UTF8string is based on std::string provided by the standard C library but has been implemented to support UTF-8 encoded strings.
Some functions have been adapted for utf8 strings :
- utf8_length : get number of characters in a string (number of codepoints).
- utf8_size : get get the memory size of the string (in byte).
- utf8_find : find a utf8 substring in the current string.
- utf8_substr : get a utf8 substring of the current string.

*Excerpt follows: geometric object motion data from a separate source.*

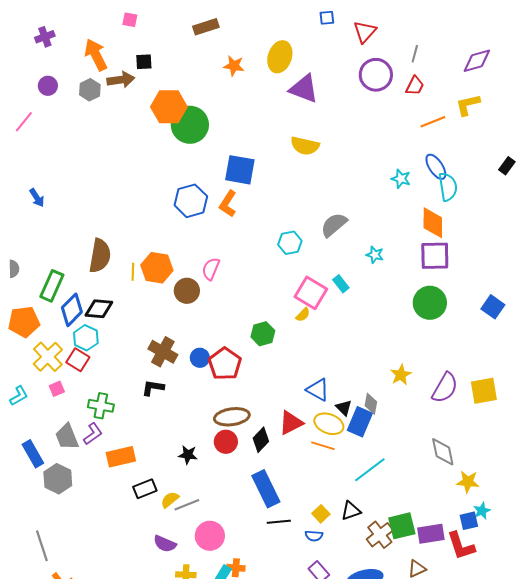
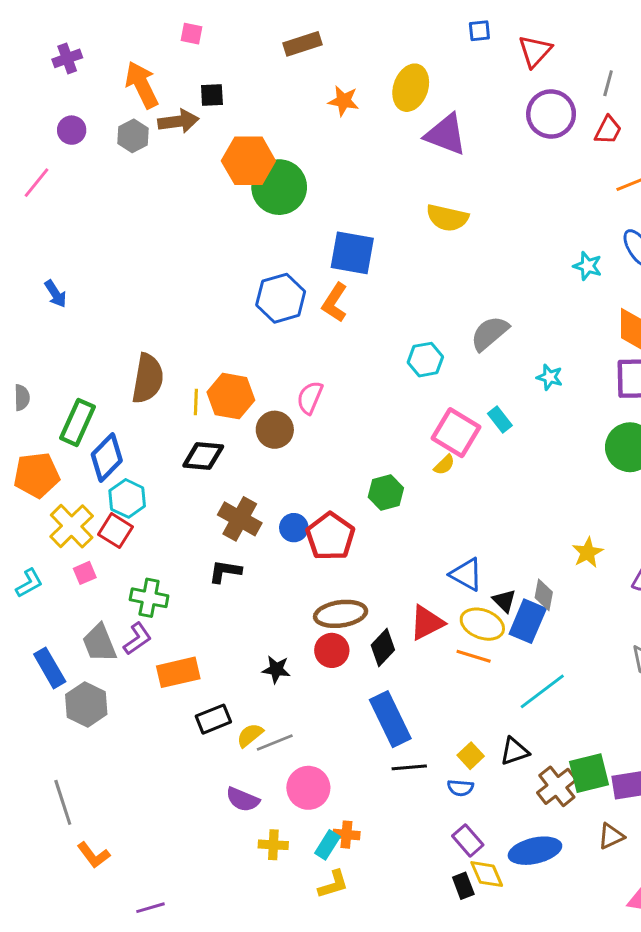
black diamond: (99, 309) -> (203, 456), moved

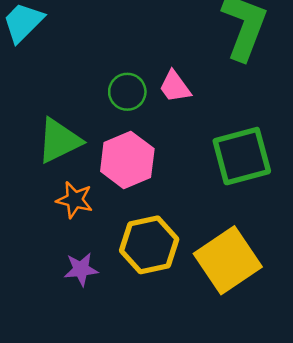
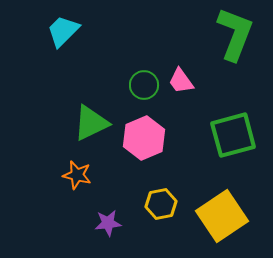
orange star: (75, 200) -> (77, 175), moved
yellow hexagon: (149, 245) -> (161, 204), size x0.7

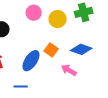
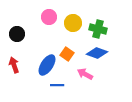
green cross: (84, 12) -> (98, 29), moved, turned 30
blue line: (21, 87) -> (57, 85), moved

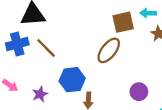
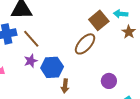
brown square: (123, 22) -> (99, 20), turned -30
purple star: (40, 94) -> (31, 61), moved

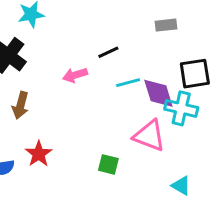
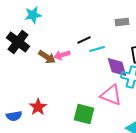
cyan line: (128, 83) -> (97, 49), moved
brown arrow: (20, 105) -> (47, 57), moved, turned -72
green square: (108, 164) -> (84, 114), size x1.5

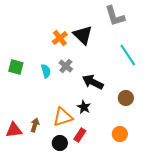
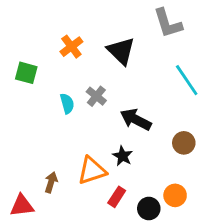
orange cross: (60, 38) -> (71, 47), moved
green square: (16, 67) -> (26, 73), moved
red triangle: (14, 130) -> (22, 206), moved
black circle: (60, 143) -> (149, 209), moved

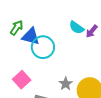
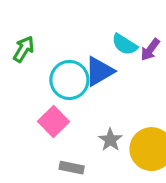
blue triangle: (31, 36) -> (99, 71), moved, turned -42
pink square: (22, 80) -> (54, 121), moved

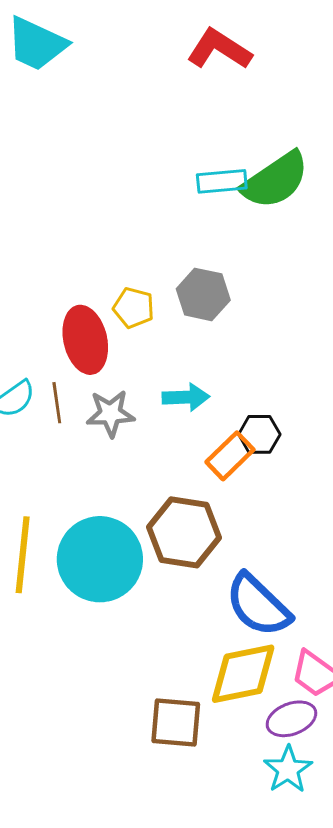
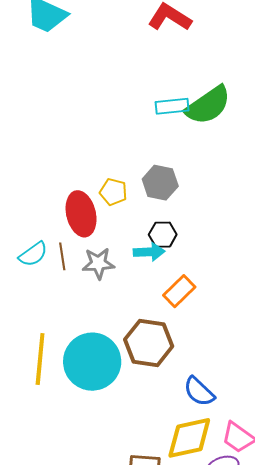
black hexagon: (259, 434) -> (163, 235), moved
blue semicircle: (258, 605) -> (199, 392), size x0.7

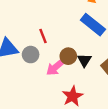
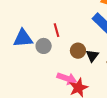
pink arrow: (56, 67) -> (67, 78), moved, turned -126

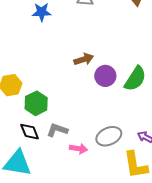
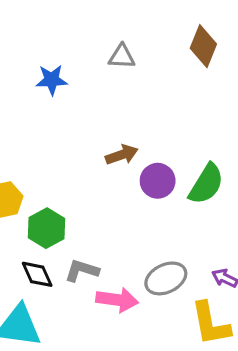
pink arrow: (78, 149) -> (117, 300), size x1.4

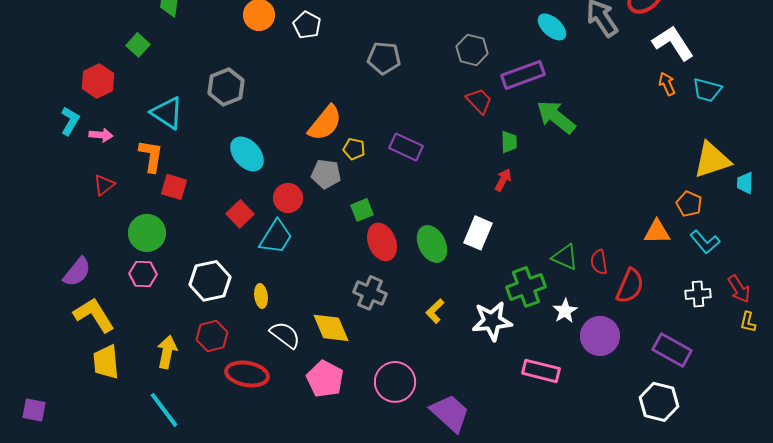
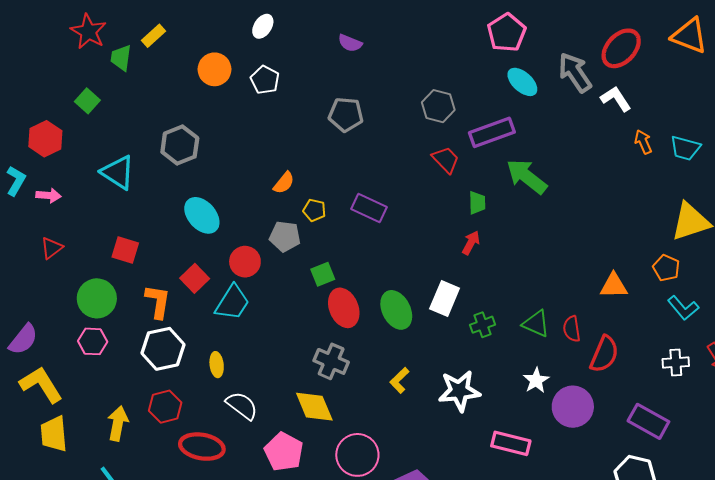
white L-shape: (673, 43) -> (616, 99), moved, size x0.7
orange semicircle: (325, 123) -> (284, 183), size x0.6
orange L-shape: (151, 156) -> (158, 302), moved
orange triangle: (657, 232) -> (614, 286), moved
green cross: (526, 287) -> (482, 325), moved, size x0.6
yellow diamond: (331, 328) -> (314, 407), moved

- utf8_at : get the codepoint at a specified position.
- utf8_pop : remove the last codepoint of the string.
You just need to include all of the .hpp and .cpp files from src/ in your project. For each file that uses UTF8string, include this piece of code :
#include "utf8_string.hpp"
UTF8string u8("がんばつて Gumichan");
UTF8string sub = u8.utf8_substr(0,5);
size_t pos = u8.utf8_find(UTF8string("chan"));
size_t sz = u8.utf8_size();
size_t l = u8.utf8_length();
std::cout << "u8 string: " << u8 << "\n";
std::cout << "utf8 substring from 0 to 5: " << sub << "\n";
std::cout << "utf8 codepoint at 2: " << u8.utf8_at(2) << "\n";
std::cout << "utf8 string \"chan\" at " << pos << "\n";
std::cout << "u8 string - memory size: " << sz << "; length: " << l << "\n\n";
for (auto s: sub) // or for (const std::string& s: u8)
{
std::cout << "-> " << s << "\n";
}
Output :
utf8 string: がんばつて Gumichan
utf8 substring from 0 to 5: がんばつて
utf8 codepoint at 2: ば
utf8 string "chan" at 10
u8 string - memory size: 24; length: 14
-> が
-> ん
-> ば
-> つ
-> て
This library is under the MIT License.